Although our study sample is nationally representative, it is limited in scope to the single, albeit largest, medical specialty of internal medicine, and thus the current findings may not be generalizable to residency training programs in other specialties. Additionally, the fact that history-taking and physical examination ratings reflect residents’ performance at the end of the first year of residency training may introduce the confounding effect of differential growth during the training year.

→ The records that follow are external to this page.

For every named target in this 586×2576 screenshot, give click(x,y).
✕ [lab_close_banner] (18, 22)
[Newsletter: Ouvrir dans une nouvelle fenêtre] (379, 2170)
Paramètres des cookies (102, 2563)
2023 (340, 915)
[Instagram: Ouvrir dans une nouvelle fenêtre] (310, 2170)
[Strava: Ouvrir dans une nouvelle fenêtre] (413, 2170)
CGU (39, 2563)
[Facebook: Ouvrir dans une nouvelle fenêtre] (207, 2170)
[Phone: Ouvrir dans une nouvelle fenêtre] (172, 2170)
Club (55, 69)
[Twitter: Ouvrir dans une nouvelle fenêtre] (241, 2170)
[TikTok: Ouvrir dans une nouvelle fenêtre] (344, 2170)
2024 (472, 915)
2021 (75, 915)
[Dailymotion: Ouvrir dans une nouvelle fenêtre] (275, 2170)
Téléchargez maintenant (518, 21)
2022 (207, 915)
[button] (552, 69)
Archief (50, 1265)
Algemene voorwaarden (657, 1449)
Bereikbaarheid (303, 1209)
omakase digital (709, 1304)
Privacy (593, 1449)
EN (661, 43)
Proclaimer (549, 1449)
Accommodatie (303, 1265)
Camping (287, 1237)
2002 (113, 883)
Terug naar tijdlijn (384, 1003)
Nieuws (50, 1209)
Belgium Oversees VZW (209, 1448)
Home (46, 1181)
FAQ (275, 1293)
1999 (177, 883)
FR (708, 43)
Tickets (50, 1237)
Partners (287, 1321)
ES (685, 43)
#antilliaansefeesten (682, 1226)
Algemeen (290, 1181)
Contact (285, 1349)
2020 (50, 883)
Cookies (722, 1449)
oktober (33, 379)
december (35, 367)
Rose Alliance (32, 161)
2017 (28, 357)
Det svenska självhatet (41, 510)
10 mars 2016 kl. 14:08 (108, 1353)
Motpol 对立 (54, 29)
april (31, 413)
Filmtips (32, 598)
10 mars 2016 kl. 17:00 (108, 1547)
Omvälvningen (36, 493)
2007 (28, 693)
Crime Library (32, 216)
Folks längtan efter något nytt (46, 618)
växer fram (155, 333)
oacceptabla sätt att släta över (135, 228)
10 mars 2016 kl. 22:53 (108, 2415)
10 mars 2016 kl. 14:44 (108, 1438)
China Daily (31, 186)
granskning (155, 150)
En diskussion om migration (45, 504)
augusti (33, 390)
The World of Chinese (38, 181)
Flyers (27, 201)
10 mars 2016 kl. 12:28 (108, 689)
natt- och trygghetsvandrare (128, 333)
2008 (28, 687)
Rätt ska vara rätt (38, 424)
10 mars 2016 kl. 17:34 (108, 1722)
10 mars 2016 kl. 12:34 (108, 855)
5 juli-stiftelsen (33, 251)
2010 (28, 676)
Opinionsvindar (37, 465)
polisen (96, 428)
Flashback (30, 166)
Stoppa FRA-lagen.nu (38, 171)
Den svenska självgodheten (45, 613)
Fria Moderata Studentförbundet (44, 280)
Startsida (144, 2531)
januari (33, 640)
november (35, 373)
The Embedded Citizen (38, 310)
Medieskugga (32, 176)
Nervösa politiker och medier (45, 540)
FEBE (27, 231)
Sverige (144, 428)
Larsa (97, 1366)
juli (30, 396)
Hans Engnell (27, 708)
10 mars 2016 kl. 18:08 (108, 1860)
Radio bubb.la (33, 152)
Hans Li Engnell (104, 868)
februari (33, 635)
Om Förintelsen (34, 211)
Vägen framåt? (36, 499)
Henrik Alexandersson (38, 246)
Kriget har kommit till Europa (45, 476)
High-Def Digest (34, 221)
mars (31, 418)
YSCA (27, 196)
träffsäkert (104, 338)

With these limitations in mind, the current study remains among the first large-scale investigations focusing on validity evidence for scores from the Step 2 CS examination. As mentioned above, we previously found that Step 2 CS CIS scores provide useful information related to the level of communication skills demonstrated in supervised practice.7 In a similar vein, the results of this study provide some support for the usefulness of Step 2 CS data interpretation scores in predicting later performance in both history taking and physical examination. We found no evidence to support the usefulness of Step 2 CS data gathering scores for predicting such performance.
In addition to providing validity evidence specifically relevant for Step 2 CS score interpretations, our findings contribute to the larger body of work exploring the usefulness of scores from performance assessments of clinical skills for predicting later performance in practice settings. As such, this study provides important information for practitioners interested specifically in Step 2 CS or more generally in fine-tuning performance assessments of medical students’ clinical skills that use SPs.